Benessere Lotta al cancro a tavola

Dieta antitumorale: esiste davvero?

Quanto i sistemi di cottura incidono nell'insorgenza dei tumori?

In questi giorni si parla tanto di dieta antitumorale perché Caterina Balivo, conduttrice del programma Rai “Vieni da me” ha annunciato di voler seguire una dieta antitumorale di 5 giorni progettata e ideata da Valter Longo e di voler quindi rinunciare ad alcuni alimenti da lei molto amati come pane, pasta, carne e prosciutto.

Ma esiste davvero una dieta capace di prevenire i tumori? E fino a che punto la dietra del dottor Longo può aiutare? In questo articolo ti aiuteremo a capire meglio.

COS’È LA DIETA ANTITUMORALE
La dieta antitumorale proposta da Longo è uno speciale sistema alimentare che serva a ripulire l’organismo dalle tossine e a prevenire l’invecchiamento cellulare che spesso è la prima causa dei tumori e delle malattie cardio vascolari.
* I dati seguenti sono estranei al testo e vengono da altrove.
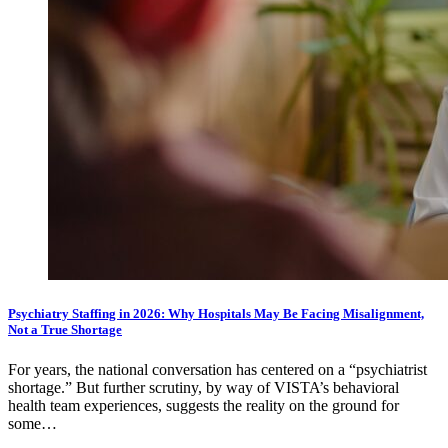
Psychiatry Staffing in 2026: Why Hospitals May Be Facing Misalignment,
Not a True Shortage
For years, the national conversation has centered on a “psychiatrist
shortage.” But further scrutiny, by way of VISTA’s behavioral
health team experiences, suggests the reality on the ground for
some…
Per seguirla è però necessario sottostare ad alcune restrizioni alimentari per 5 giorni ogni tre o al massimo sei mesi. Le calorie vengono ridotte e le proteine di origine vegetale sono di gran lungo preferite a quelle animali. Infine, gli zuccheri sono banditi.

Antitumorale è un termine che, in questo caso, indica non certo in maniera specifica la prevenzione dei tumori ma il mantenimento dello stato di salute e di benessere dell’organismo perché vengano meno le cause che spesso sono causa dei tumori, come appunto l’invecchiamento cellulare. In questo caso, anche la classica dieta mediterranea, consigliata dall’Oms può definirsi antitumorale e a maggior ragione.

I CONSIGLI PER UNA SERIA DIETA ANTITUMORALE
Grazie agli studi scientifici sull’argomento, oggi sappiamo con certezza che esiste una relazione tra dieta e tumori. Ed è stato ampiamente verificato come una dieta antitumorale debba essere un regime vario ed equilibrato, con pochi grassi e seguendo cotture salutari. Naturalmente, i tumori non sono causati solo dal tipo di dieta seguita ma, secondo la scienza son imputabili all’alimentazione scorretta almeno il 25 dei tumori.

LA CARNE NELLA DIETA ANTITUMORALE
Il consumo di alcuni alimenti deve essere ridotto o limitato al massimo e rientrano in questa sezione i salumi, gli insaccati e le carni rosse. In particolare i salumi devono essere consumati raramente perché si tratta di carne lavorata con di conservazione che, alla lunga, sono dannose. La carne rossa non va tolta del tutto ma consumata di rado a causa dei grassi presenti. ?Meglio le carni bianche e il pesce che è ricco di proteine e contiene pochi grassi.  

LE VERDURE NELLA DIETA ANTITUMORALE
La dieta dovrebbe contenere gli alimenti più naturali e meno sofisticati possibile. Gli alimenti che indicava per esempio il professore Veronesi, luminare della scienza e della lotta ai tumori, sono: i pomodori, i broccoli, le arance, la zucca, i cavoli, i fagiolini verdi, la carota, le verdure a foglia verde, i legumi, l’aglio, la cipolla, i piselli, i peperoni, le patate, i cetrioli, il prezzemolo, i finocchi, gli asparagi, i carciofi, i funghi, i ravanelli, le erbe aromatiche. E poi le fragole, le albicocche, i lamponi, l’uva, il melone, l’anguria, i mirtilli, le castagne. Ancora: il tè verde, lo yogurt, i crostacei, i molluschi, il pesce in generale, l’olio d’oliva. Fondamentale anche un buon bicchiere di vino rosso, sempre senza esagerare.

I SISTEMI DI COTTURA E I TUMORI
Un ruolo fondamentale è svolto dal tipo di cottura, fra quelli da evitare c’è la piastra perché il cibo raggiunge alte temperature spesso si brucia esternamente sviluppando sostanze dannose come gli idrocarburi policiclici. Meglio la una cottura al cartoccio o in umido e senza sostanze grasse. Da limitare i fritti.

Oggi la scienza ci dice che una dieta sana ed equilibrata è in grado di ridurre del 30% il rischio di avere un cancro. I nutrienti sono coinvolti nelle reazioni del nostro organismo, tra cui quelle del Dna come ha scoperto la nutrigenomica, la scienza che studia gli effetti della dieta sul nostro organismo. In questo campo per esempi si è scoperto il ruolo delle antocianine, quei pigmenti coloranti che si trovano negli alimenti di origine vegetale, per cui si consiglia un consumo complessivo di dieci porzioni al giorno e di ogni colore.